The Spillover Effects of a Nationwide Medicare Bundled Payment Reform
Changes in how one health insurer pays health care providers may not only directly affect the insurer’s patients, but may also affect patients covered by other insurers. In a randomized evaluation carried out by the Center for Medicare & Medicaid Services, independent researchers studied the spillover effects of a nationwide Medicare bundled payment reform on privately insured Medicare Advantage (MA) patients who were not targeted by the reform. Researchers found that the bundled payment reform’s spillover effect on non-targeted MA patients was similar to the bundled payment reform’s direct effect on targeted Traditional Medicare patients.
Context of the evaluation
In 2018, about two-thirds of the 60 million Medicare enrollees were covered by the Traditional Medicare (TM) program that provides a publicly administered health insurance plan. The remaining one third of Medicare enrollees opted for the Medicare Advantage (MA) program under which they are covered by private insurance plans. In 2016, the Centers for Medicare and Medicaid Services (CMS) launched a randomized controlled trial of the mandatory Comprehensive Care for Joint Replacement (CJR) bundled payment program that covers hip and knee replacement procedures (also known was lower extremity joint replacement, or LEJR) for TM patients. The LEJR category, with 530,000 procedures and $7.1 billion in Medicare inpatient spending in 2016 alone, represents about 5 percent of TM hospital admissions and 5 percent of inpatient spending. While there are multiple health insurers in the US healthcare system—including public options like TM and Medicaid, and a large number of private insurers—TM is large enough that changes in its payment system may affect the care received by non-TM patients. In 2016, TM accounted for 40 percent of LEJR admissions. Importantly, the reform only affected how Medicare pays providers for patients in the TM program and did not change how Medicare pays providers for patients in the Medicare Advantage program.
Details of the intervention
In this CMS-designed randomized controlled trial, bundled payment reform was randomized across different geographic areas. The bundled payment reform applied only to TM patients. Independent researchers evaluated spillover on the health care received by MA patients during the first two years of the five-year randomized evaluation (2016-2017).
The study included 171 Metropolitan Statistical Areas (MSAs), which are geographic areas with large populations that are socially and economically tied, that consisted of 400,000 patients and 1,500 hospitals. CMS divided the 171 MSAs into different subgroups based on MSA population and historical LEJR spending; within these subgroups, CMS randomly assigned 67 MSAs to the treatment group and 104 to the control group:
Control: Hospitals in these MSAs continue to pay for hip and knee replacements for TM patients within the current FFS model. This represents the status quo.

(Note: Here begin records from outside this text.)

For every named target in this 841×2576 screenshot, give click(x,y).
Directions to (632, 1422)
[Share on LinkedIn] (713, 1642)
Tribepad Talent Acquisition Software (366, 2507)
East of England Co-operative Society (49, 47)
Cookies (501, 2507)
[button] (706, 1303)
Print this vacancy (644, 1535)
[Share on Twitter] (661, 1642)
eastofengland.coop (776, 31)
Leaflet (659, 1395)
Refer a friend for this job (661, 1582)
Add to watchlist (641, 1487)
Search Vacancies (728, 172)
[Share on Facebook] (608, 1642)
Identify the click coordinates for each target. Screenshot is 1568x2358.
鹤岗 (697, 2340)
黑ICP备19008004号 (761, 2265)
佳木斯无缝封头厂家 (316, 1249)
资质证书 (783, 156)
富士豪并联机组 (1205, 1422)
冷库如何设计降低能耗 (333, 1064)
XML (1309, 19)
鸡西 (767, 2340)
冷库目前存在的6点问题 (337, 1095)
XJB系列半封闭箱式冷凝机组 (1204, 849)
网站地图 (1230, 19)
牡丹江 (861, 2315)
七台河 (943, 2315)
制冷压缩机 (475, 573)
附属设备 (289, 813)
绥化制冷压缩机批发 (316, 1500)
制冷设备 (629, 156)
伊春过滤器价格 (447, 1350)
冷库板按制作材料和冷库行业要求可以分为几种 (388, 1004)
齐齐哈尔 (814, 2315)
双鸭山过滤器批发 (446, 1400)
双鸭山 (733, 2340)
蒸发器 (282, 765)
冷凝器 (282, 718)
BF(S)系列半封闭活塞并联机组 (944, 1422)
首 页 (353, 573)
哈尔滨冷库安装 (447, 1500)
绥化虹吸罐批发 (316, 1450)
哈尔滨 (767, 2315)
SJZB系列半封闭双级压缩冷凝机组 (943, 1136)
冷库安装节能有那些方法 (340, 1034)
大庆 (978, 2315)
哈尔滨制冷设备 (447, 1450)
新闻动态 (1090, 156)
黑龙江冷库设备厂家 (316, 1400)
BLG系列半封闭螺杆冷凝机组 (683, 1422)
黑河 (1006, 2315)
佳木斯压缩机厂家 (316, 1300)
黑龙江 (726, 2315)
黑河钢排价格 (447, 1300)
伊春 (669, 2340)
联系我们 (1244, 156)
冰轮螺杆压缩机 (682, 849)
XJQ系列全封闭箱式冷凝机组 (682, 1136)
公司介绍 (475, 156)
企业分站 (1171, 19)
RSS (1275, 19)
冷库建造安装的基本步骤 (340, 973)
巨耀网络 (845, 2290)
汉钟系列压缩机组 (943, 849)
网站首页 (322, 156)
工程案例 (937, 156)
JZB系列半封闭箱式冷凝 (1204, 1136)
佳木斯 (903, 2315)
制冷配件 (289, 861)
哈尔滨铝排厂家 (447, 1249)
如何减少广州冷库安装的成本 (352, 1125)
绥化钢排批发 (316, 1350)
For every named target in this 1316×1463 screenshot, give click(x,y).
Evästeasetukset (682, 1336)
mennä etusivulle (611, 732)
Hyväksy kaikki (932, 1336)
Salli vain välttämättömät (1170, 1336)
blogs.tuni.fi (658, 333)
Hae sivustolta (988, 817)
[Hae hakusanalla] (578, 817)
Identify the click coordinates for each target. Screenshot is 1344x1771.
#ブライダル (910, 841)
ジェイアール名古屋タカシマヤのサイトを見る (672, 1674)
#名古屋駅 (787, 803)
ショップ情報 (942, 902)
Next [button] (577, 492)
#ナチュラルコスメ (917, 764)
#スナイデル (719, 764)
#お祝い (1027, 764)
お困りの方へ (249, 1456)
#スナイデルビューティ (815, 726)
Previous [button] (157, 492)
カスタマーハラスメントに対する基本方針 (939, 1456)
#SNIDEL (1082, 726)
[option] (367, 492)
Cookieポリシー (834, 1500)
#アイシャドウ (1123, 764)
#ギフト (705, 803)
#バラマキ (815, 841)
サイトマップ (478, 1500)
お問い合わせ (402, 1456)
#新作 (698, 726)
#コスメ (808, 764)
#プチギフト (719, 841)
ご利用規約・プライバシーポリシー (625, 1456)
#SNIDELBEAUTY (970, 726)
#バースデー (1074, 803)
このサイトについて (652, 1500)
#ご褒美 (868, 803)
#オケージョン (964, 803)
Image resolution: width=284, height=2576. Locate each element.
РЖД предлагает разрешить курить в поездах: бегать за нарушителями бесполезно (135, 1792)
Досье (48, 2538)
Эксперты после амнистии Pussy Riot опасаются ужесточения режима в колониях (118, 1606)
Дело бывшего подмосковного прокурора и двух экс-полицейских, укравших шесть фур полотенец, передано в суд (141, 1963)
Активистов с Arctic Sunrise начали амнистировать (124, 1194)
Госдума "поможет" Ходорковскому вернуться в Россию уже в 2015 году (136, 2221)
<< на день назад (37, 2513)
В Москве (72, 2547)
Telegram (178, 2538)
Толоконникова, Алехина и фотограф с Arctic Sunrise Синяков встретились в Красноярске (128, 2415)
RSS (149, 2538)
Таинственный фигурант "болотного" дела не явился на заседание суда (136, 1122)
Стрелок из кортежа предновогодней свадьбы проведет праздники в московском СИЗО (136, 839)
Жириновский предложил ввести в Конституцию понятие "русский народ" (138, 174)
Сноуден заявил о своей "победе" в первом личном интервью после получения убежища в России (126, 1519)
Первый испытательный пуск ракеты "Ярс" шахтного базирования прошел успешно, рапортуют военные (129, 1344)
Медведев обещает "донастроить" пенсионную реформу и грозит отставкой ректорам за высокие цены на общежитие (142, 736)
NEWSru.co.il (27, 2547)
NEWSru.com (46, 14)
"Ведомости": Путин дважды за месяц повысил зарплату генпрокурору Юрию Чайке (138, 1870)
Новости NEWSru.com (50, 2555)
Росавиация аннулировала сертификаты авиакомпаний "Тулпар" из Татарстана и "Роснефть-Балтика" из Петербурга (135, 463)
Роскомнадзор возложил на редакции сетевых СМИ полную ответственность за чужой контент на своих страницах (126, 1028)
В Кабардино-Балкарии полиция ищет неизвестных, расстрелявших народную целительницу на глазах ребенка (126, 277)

Treatment: Hospitals in these MSAs were required to participate in the CJR bundled payment model for TM patients during the two years of the spillover study. Under this bundled payment system, hospitals receive a single payment and are responsible for the medical spending over the entire LEJR episode for TM patients. Measures were put in place to limit risk for the hospitals and to ensure minimum quality standards are met.
Results and policy lessons
Researchers found that the bundled payment reform’s spillover effect on non-targeted MA patients was similar to the bundled payment reform’s direct effect on targeted TM patients, both in terms of sign and magnitude. Consistent with previous studies measuring the direct effect of changes in payment policies, the researchers found that bundled payment reform reduced the share of targeted TM patients discharged to institutional post-acute care by 3.4 percentage points, a 10 percent decrease relative to the control group average. For non-targeted MA patients, researchers found that the bundled payment reform also reduced the share of MA patients discharged to institutional post-acute care by 3.3 percentage points, nearly a 12 percent decrease relative to the control group average.
The researchers present suggestive evidence that the fixed cost of changing health care provision (e.g., undertaking efforts to overhaul discharge practices at the hospital) is likely an important driver of the spillover effects on non-targeted patients. In particular, they find that hospitals that experience larger direct effects for TM patients also experience larger spillover effects for MA patients, and that hospitals with a higher volume of targeted TM patients experience larger spillover effects.
The study results support the idea that health insurance payment practices for one group of patients may affect the care received by other patients. Given that the US health care system has multiple insurers, this study suggests that in analyses of health care policies for one type of insurer, accounting for spillover effects on non-targeted patients who may be indirectly affected may provide a more accurate estimate of the overall impact of the policy. As seen in this randomized evaluation, policies that are narrowly focused on one set of patients, in this case those covered by TM, may impact the way providers treat non-TM patients.